Participle-Prepended Nominals Have Lower Entropy Than Nominals Appended After the Participle
Kristie Denlinger, Stephen Wechsler, Kyle Mahowald
TL;DR
This study addresses whether prenominal participle compounds constrain the α element more than phrasal paraphrases by quantifying conditional entropy $H(\alpha|P)$ across four constructions in the enTenTen20 corpus. It employs spaCy-derived parses to extract 100 token samples per construction for 36 participles, computing $H(\alpha|P)$ to compare variability of α given the participle. Mixed-effects modeling shows significantly lower entropy for hyphenated and NVN compounds than for passive and reduced-relative phrasal constructions, indicating greater predictability in compound contexts. The findings support a view that compounding prioritizes naming-like, predictable relations, with implications for linguistic theory, processing, and modeling in large-scale language systems.
Abstract
English allows for both compounds (e.g., London-made) and phrasal paraphrases (e.g., made in London).
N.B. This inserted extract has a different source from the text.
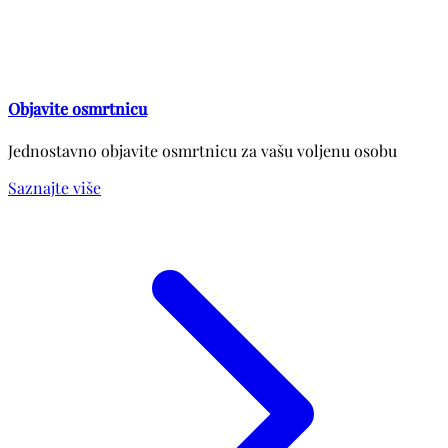
Objavite osmrtnicu
Jednostavno objavite osmrtnicu za vašu voljenu osobu
Saznajte više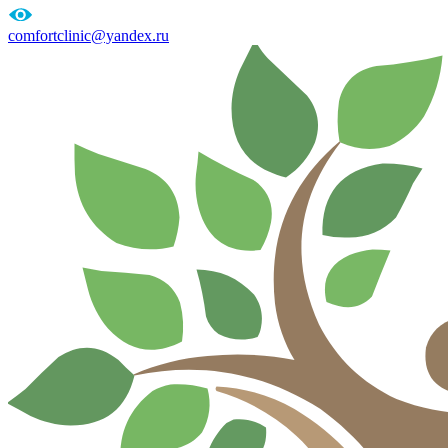
comfortclinic@yandex.ru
While these constructions have roughly the same truth-conditional meaning, we hypothesize that the compound allows less freedom to express the nature of the semantic relationship between the participle and the pre-participle nominal. We thus predict that the pre-participle slot is more constrained than the equivalent position in the phrasal construction. We test this prediction in a large corpus by measuring the entropy of corresponding nominal slots, conditional on the participle used. That is, we compare the entropy of $α$ in compound construction slots like $α$-[V]ed to the entropy of $α$ in phrasal constructions like [V]ed by $α$ for a given verb V. As predicted, there is significantly lower entropy in the compound construction than in the phrasal construction. We consider how these predictions follow from more general grammatical properties and processing factors.